In January 2016, Long announces that she will return as an Assembly candidate in the 2016 Northern Ireland Assembly election having been nominated in place of incumbent Judith Cochrane. She is subsequently elected on the first count with 14.7% of first-preference votes. Following her return to the Assembly, she assumes positions on the Committee for Communities, the All-Party Group on Fairtrade, the All-Party Group for Housing, and chairs the All-Party Group on Science, Technology, Engineering and Mathematics.
In August 2016, Long calls for Sinn Féin‘s Máirtín Ó Muilleoir to stand aside as Minister of Finance during an investigation of the Stormont Finance Committee’s handling of its Nama inquiry, while Ó Muilleoir is a committee member. This follows allegations that his party had “coached” loyalist blogger Jamie Bryson prior to his appearance before the committee.
In November 2016, Long criticises Sinn Féin and the DUP for delaying the publication of a working group report on abortion, which recommends legislative changes in cases of fatal foetal abnormality, calling on the Executive “to act without further delay to help women who decide to seek a termination in these very difficult circumstances.”
On October 26, 2016, Long is elected Alliance leader unopposed following the resignation of David Ford. In the first manifesto released under her leadership, she affirms her commitment to building a “united, open, liberal and progressive” society. Her party’s legislative priorities are revealed to include the harmonisation and strengthening of equality and anti-discrimination measures, the introduction of civil marriage equality, development of integrated education and a Northern Ireland framework to tackle climate change.
In the 2017 Northern Ireland Assembly election, Long tops the poll in Belfast East and is returned to the Assembly with 18.9% of first-preference votes. The election is widely viewed as a success for Alliance, with the party increasing its vote share by 2 percentage points and retaining all of its seats in a smaller Assembly. The party subsequently holds the balance of power at Stormont.
Following the collapse of talks to restore devolution in February 2018, Long reiterates her view that the pay of MLAs should be cut in the absence of a functioning Executive. In March 2018, Alliance launches its “Next Steps Forward” paper, outlining a number of proposals aimed at breaking the deadlock and Stormont. At the 2019 Alliance Party Conference, she accuses Secretary of State for Northern IrelandKaren Bradley of an “appalling dereliction of duty” over the ongoing stalemate, saying that she had made “no concerted effort to end this interminable drift despite it allegedly being her top priority.”

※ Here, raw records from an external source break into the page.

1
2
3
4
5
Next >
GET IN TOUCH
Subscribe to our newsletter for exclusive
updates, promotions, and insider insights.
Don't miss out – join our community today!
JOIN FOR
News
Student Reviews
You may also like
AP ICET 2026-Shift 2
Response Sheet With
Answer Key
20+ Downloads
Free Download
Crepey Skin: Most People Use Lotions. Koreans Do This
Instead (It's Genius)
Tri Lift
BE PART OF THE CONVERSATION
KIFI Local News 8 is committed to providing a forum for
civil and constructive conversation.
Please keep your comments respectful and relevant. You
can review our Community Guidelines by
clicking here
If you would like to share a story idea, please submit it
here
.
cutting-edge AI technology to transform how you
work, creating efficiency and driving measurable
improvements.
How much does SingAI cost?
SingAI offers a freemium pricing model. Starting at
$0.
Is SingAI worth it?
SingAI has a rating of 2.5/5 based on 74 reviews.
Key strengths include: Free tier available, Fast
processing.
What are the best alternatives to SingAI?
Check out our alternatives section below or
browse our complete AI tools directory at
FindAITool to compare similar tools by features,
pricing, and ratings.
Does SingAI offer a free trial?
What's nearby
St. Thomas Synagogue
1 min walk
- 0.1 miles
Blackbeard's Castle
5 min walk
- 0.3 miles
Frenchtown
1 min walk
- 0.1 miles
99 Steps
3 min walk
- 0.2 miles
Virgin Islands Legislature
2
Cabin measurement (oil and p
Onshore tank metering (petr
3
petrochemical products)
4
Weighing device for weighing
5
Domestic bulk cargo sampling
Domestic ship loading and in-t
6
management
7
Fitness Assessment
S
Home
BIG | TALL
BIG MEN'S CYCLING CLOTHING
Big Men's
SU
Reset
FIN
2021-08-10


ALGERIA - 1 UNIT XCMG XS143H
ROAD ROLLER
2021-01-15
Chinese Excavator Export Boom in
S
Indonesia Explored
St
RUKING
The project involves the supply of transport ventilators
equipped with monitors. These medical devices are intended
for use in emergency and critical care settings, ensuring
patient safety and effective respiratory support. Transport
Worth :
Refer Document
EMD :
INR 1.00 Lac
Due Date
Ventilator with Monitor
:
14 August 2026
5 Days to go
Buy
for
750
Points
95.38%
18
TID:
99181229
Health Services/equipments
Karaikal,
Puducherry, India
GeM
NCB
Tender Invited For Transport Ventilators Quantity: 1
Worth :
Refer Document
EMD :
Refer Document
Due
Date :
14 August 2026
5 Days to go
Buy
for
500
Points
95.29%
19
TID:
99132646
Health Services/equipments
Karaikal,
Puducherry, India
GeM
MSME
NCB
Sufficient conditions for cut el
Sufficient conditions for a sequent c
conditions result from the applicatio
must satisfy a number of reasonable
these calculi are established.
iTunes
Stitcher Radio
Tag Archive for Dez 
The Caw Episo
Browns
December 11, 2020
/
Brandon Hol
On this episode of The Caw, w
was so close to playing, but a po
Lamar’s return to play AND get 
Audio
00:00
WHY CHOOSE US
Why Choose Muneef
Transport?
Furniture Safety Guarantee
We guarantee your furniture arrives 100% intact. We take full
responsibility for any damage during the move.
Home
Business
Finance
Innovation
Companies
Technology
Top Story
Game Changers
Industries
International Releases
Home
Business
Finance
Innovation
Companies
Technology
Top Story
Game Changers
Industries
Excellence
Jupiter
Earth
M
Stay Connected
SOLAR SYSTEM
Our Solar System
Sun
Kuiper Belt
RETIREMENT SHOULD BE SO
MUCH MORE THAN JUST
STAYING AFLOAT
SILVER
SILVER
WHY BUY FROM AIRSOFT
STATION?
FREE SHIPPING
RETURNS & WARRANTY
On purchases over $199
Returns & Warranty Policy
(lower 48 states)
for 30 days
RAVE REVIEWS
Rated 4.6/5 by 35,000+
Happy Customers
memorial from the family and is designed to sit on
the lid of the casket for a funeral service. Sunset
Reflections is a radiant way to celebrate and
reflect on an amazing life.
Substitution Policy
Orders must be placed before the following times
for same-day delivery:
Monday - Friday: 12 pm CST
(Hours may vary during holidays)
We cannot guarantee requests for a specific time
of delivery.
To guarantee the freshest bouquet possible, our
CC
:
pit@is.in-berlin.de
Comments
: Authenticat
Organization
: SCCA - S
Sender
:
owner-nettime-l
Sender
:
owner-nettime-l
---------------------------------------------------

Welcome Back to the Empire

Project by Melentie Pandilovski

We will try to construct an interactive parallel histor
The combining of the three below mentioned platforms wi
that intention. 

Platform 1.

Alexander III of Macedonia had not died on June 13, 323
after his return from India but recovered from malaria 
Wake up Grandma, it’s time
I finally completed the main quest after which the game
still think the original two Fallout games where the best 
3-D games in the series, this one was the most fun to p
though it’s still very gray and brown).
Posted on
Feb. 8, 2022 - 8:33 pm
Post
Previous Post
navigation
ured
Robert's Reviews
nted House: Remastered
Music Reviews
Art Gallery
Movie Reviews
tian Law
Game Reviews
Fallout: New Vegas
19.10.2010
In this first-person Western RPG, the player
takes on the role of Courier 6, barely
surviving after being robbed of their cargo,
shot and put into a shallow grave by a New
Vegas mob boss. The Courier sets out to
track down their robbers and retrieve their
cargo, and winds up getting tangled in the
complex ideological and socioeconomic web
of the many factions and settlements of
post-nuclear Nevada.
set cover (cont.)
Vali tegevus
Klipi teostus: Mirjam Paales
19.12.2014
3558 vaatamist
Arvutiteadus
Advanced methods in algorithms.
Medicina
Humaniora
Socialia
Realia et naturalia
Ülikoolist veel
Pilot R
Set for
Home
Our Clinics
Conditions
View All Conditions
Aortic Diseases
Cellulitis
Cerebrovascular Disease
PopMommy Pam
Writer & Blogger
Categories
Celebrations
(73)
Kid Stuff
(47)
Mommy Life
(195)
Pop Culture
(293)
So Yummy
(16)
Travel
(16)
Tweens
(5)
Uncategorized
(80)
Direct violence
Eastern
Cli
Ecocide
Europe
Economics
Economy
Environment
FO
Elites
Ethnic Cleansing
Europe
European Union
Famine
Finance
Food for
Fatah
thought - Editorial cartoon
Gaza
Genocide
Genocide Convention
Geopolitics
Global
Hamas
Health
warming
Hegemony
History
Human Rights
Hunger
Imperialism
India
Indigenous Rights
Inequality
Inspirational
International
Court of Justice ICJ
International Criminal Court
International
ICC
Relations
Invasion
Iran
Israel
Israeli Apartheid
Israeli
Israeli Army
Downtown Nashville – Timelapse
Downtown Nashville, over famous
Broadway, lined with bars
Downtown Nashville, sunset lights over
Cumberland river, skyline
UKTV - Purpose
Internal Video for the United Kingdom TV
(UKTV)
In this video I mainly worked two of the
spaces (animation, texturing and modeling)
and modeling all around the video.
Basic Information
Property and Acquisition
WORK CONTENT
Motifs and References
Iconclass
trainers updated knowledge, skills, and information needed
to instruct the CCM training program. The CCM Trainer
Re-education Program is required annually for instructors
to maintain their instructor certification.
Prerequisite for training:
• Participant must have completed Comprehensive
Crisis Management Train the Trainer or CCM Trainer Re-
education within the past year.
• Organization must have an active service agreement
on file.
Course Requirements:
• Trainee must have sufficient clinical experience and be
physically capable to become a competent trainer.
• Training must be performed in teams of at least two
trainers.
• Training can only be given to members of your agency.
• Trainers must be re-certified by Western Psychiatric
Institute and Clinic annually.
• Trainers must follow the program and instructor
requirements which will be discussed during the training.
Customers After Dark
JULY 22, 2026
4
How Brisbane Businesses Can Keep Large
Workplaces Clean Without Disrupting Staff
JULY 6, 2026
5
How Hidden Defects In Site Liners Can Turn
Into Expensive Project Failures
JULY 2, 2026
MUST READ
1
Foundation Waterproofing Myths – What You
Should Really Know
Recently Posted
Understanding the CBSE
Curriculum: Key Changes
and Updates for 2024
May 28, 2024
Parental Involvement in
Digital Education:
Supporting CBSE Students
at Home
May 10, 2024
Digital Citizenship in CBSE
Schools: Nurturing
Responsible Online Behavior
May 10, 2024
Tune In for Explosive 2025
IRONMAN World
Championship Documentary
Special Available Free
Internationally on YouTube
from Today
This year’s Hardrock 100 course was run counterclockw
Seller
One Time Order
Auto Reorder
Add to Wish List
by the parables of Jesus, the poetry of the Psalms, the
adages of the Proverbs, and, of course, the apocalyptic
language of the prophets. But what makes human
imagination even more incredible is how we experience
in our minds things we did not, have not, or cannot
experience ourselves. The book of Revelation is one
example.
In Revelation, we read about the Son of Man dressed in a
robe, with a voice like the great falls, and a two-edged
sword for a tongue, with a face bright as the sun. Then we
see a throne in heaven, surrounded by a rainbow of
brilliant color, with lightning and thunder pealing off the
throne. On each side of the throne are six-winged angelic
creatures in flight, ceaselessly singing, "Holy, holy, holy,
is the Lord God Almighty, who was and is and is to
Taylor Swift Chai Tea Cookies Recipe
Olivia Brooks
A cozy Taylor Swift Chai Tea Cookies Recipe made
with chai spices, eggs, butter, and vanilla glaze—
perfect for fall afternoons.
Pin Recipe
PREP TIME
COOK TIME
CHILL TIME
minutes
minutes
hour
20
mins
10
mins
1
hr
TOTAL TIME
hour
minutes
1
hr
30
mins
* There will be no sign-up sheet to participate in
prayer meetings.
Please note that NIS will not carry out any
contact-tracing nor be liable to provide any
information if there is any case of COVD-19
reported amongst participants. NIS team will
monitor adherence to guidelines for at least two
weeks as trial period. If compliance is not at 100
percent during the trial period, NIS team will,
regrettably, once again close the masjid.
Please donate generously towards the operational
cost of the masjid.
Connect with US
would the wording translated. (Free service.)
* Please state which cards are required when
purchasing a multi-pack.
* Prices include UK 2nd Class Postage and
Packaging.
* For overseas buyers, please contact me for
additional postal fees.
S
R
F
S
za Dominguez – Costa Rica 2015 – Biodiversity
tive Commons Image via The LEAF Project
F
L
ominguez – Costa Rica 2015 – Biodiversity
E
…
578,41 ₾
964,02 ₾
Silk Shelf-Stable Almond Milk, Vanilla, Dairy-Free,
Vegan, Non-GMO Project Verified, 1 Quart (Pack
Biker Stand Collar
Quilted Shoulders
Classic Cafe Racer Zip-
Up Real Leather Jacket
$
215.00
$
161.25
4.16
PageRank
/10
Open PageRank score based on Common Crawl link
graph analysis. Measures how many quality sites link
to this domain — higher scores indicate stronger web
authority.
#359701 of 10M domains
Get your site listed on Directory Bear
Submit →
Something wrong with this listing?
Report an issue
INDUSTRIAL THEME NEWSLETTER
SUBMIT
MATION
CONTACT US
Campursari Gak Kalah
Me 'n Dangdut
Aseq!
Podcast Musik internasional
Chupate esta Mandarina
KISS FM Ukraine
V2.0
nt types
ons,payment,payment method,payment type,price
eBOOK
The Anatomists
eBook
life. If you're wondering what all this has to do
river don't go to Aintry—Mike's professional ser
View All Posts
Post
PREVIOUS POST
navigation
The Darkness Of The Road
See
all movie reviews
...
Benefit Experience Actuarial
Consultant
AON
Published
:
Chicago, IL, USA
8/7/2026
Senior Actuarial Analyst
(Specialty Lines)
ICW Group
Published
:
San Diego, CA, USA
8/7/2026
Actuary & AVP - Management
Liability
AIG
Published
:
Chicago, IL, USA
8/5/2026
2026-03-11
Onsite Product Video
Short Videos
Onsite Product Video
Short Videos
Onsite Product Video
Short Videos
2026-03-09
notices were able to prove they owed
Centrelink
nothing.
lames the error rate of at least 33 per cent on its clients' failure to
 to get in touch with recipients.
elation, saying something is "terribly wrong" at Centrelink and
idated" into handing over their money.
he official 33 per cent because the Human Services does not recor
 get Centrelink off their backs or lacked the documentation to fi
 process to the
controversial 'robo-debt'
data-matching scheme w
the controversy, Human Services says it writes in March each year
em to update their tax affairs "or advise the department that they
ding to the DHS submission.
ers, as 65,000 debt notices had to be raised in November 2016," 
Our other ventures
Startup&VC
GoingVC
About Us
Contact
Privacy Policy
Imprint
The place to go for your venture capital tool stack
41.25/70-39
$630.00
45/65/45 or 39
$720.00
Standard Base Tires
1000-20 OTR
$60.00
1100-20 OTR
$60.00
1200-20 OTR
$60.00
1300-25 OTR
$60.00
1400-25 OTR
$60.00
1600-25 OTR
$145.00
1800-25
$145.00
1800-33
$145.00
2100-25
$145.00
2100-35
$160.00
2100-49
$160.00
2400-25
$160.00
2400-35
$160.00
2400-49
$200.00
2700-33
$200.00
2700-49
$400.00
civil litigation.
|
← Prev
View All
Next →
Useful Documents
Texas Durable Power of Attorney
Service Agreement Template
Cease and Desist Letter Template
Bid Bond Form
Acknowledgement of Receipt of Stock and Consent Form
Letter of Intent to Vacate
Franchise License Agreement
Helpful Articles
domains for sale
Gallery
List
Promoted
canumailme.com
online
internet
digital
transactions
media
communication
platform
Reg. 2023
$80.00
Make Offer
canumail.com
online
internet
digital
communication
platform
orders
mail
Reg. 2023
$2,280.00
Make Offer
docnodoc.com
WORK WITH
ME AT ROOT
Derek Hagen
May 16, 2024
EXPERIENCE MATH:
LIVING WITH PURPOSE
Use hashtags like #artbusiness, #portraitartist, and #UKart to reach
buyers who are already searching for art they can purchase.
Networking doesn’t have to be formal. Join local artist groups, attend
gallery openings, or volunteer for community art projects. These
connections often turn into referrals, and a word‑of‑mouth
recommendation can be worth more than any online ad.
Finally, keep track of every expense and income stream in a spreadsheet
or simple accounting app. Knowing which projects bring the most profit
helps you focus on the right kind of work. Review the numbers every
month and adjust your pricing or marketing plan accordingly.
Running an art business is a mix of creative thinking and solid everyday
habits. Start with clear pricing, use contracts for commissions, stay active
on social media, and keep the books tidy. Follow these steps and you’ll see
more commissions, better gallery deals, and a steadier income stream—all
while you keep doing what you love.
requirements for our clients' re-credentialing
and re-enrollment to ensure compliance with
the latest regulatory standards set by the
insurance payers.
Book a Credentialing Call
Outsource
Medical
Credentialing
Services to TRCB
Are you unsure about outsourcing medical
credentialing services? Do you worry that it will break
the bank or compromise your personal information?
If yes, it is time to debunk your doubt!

In the 2019 Northern Ireland local elections, Alliance sees a 65% rise in its representation on councils. Long hails the “incredible result” as a watershed moment for politics in Northern Ireland.
Long is elected to the European Parliament as a representative for Northern Ireland in May 2019 with 18.5% of first-preference votes, the best ever result for Alliance. She is subsequently replaced in the Assembly by Máire Hendron, a founding member of the party and former deputy lord mayor of Belfast. She then replaces Hendron in the Assembly with effect from January 9, 2020.
In 2019, Long becomes the first Northern Ireland politician to have served at every level of government.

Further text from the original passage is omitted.